You can use Boost.PP (after adding Boost's boost folder to your list of include directories) to get macros for this. Here's an example (tested with GCC 8.1.0):
#include <iostream>
#include <limits.h>
#include <boost/preprocessor.hpp>
#define WRITER(number,middle,elem) std::cout << \
number << BOOST_PP_STRINGIZE(middle) << elem << "\n";
#define PRINT_ALL(...) \
BOOST_PP_SEQ_FOR_EACH(WRITER, =>, BOOST_PP_VARIADIC_TO_SEQ(__VA_ARGS__))

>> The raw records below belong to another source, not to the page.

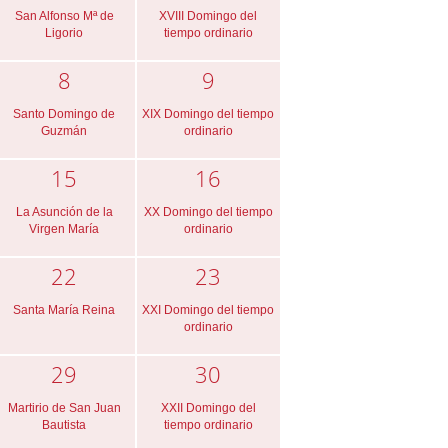
San Alfonso Mª de
XVIII Domingo del
Ligorio
tiempo ordinario
8
9
Santo Domingo de
XIX Domingo del tiempo
Guzmán
ordinario
15
16
La Asunción de la
XX Domingo del tiempo
Virgen María
ordinario
22
23
Santa María Reina
XXI Domingo del tiempo
ordinario
29
30
Martirio de San Juan
XXII Domingo del
Bautista
tiempo ordinario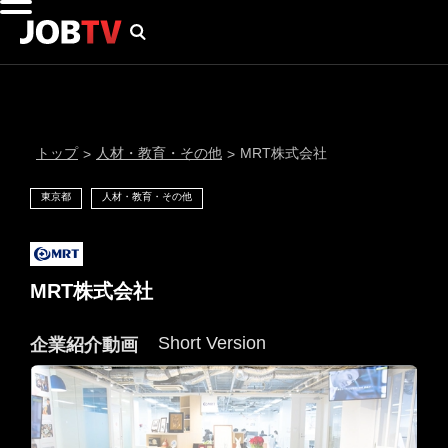
トップ
人材・教育・その他
MRT株式会社
>
>
東京都
人材・教育・その他
MRT株式会社
Short Version
企業紹介動画
通知設定
にはプロフィール画像のアップロードが必要です
メール通知
会員登録する
＞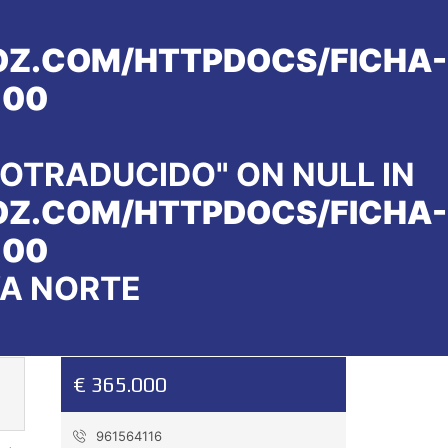
Z.COM/HTTPDOCS/FICHA-
100
OTRADUCIDO" ON NULL IN
Z.COM/HTTPDOCS/FICHA-
100
A NORTE
€ 365.000
961564116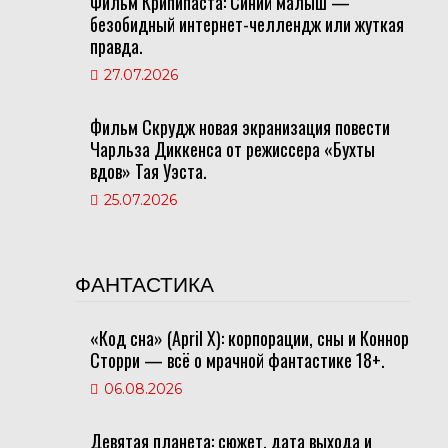
Фильм Крипипаста: Синий малыш —
безобидный интернет-челлендж или жуткая
правда.
27.07.2026
Фильм Скрудж новая экранизация повести
Чарльза Диккенса от режиссера «Бухты
вдов» Тая Уэста.
25.07.2026
ФАНТАСТИКА
«Код сна» (April X): корпорации, сны и Коннор
Сторри — всё о мрачной фантастике 18+.
06.08.2026
Девятая планета: сюжет, дата выхода и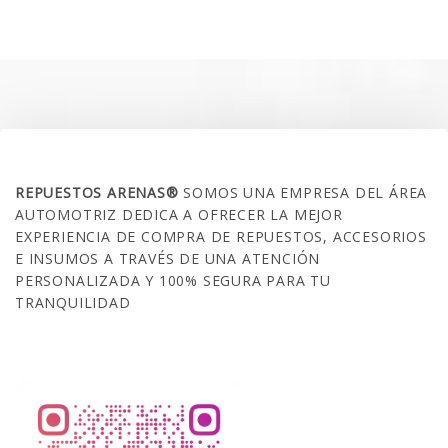
original
actual
era:
es:
$35.000.
$21.990.
SOBRE NOSOTROS
REPUESTOS ARENAS®
SOMOS UNA EMPRESA DEL ÁREA
AUTOMOTRIZ DEDICA A OFRECER LA MEJOR
EXPERIENCIA DE COMPRA DE REPUESTOS, ACCESORIOS
E INSUMOS A TRAVÉS DE UNA ATENCIÓN
PERSONALIZADA Y 100% SEGURA PARA TU
TRANQUILIDAD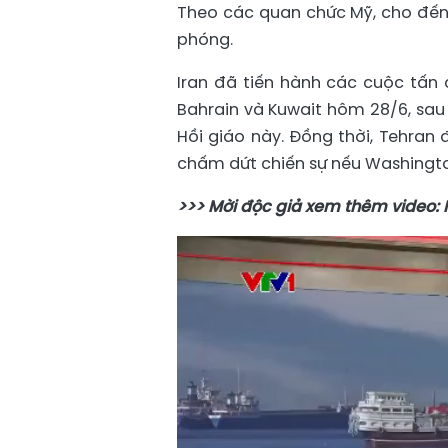
Theo các quan chức Mỹ, cho đến 
phóng.
Iran đã tiến hành các cuộc tấn
Bahrain và Kuwait hôm 28/6, sa
Hồi giáo này. Đồng thời, Tehra
chấm dứt chiến sự nếu Washingto
>>> Mời độc giả xem thêm video:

int main (int argc, char *argv[])
{
PRINT_ALL(INT_MAX, 123, "Hello, world!");
}
Output:
2=>2147483647
3=>123
4=>Hello, world!
The BOOST_PP_VARIADIC_TO_SEQ(__VA_ARGS__) part converts the variable-argument list to Boost's traditional way of expressing multiple arguments as a single argument, which looks like this: (item1)(item2)(item3).
Not sure why it starts numbering the arguments at two. The documentation just describes the first parameter as "the next available BOOST_PP_FOR repetition".

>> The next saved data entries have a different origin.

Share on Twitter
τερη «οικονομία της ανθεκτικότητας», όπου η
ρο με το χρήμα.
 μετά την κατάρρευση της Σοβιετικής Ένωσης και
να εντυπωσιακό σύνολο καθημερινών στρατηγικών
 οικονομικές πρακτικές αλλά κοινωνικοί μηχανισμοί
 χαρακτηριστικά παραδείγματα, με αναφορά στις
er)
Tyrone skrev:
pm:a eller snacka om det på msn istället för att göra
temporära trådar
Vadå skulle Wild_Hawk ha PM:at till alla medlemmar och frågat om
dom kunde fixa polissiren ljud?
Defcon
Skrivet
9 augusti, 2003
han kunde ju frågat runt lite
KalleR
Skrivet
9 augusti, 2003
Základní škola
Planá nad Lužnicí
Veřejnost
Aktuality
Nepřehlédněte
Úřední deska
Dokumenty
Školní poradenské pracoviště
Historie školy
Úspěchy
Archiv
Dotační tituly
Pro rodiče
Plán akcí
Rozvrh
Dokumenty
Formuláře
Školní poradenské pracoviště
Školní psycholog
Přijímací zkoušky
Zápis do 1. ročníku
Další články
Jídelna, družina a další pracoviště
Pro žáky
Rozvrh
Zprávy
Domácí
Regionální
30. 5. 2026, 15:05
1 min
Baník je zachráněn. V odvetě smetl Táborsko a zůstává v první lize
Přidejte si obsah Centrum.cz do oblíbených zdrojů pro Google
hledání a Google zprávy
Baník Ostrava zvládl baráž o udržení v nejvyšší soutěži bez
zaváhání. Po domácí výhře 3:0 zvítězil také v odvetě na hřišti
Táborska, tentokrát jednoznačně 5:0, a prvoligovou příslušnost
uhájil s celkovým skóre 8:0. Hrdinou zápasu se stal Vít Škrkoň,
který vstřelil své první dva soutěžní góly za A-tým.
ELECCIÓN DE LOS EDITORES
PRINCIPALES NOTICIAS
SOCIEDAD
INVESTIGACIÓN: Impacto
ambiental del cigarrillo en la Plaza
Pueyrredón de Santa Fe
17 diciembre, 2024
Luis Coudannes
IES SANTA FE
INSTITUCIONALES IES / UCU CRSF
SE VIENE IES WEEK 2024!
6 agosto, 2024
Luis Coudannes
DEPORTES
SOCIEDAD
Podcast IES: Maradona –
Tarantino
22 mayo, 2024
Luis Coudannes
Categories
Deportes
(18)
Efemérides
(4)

Here's another example that defines an enum with the ability to write it as a string to an ostream, which also enables Boost's lexical_cast<string>:
#define ENUM_WITH_TO_STRING(ENUMTYPE, ...) \
enum ENUMTYPE { \
__VA_ARGS__ \
}; \
inline const char* to_string(ENUMTYPE value) { \
switch (value) { \
BOOST_PP_SEQ_FOR_EACH(_ENUM_TO_STRING_CASE, _, \
BOOST_PP_VARIADIC_TO_SEQ(__VA_ARGS__)) \
default: return nullptr; \
} \
} \
inline std::ostream& operator<<(std::ostream& os, ENUMTYPE v)\
{ return os << to_string(v); }
#define _ENUM_TO_STRING_CASE(_,__,elem) \
case elem: return BOOST_PP_STRINGIZE(elem);
ENUM_WITH_TO_STRING(Color, Red, Green, Blue)

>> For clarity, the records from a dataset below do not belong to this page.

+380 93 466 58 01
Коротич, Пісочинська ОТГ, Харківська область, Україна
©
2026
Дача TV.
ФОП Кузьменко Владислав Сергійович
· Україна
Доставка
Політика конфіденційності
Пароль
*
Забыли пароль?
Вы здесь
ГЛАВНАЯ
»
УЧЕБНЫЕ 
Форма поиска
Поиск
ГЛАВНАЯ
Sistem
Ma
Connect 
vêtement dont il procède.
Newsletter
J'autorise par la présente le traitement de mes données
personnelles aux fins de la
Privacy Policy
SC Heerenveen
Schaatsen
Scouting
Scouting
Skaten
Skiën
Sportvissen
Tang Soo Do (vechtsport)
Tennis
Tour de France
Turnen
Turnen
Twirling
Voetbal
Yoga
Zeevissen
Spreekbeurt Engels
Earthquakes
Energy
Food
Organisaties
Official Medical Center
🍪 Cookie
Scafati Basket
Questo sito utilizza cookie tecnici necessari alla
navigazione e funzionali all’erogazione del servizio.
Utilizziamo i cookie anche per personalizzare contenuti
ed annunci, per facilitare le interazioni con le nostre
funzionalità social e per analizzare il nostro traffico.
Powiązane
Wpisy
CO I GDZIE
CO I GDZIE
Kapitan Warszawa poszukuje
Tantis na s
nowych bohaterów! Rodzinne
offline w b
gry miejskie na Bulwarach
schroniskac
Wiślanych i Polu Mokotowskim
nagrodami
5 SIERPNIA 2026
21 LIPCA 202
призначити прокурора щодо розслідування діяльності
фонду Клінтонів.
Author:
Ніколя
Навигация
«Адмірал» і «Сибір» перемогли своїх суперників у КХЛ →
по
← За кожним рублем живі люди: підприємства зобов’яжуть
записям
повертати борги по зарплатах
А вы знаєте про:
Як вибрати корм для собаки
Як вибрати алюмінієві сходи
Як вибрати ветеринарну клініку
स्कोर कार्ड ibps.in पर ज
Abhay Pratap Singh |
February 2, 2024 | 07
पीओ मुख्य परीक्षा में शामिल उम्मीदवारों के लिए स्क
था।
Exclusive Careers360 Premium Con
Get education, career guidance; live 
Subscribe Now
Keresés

int main (int argc, char *argv[])
{
std::cout << Red << Green << std::endl;
std::cout << boost::lexical_cast<string>(Blue) << std::endl;
}
Output:
RedGreen
Blue

The preprocessor is not powerful enough to do stuff like this. However, you don't really need the preprocessor that badly. If all you want to do is to dump variable names and their values in a convenient manner. You could have two simple macros:
#define PRINT(x) \
{ \
std::ostringstream stream; \
stream << x; \
std::cout << stream.str() << std::endl; \
}
#define VAR(v) #v << ": " << v << ", "
You could then almost use your intended usage:
int a = 1, b = 3, d = 0;
PRINT(VAR(a) << VAR(b) << VAR(d))
This prints
a: 1, b: 3, d: 0,
There are a lot of ways to make this more powerful, but this works, allows you to print non-integer values nicely and it's a rather simple solution.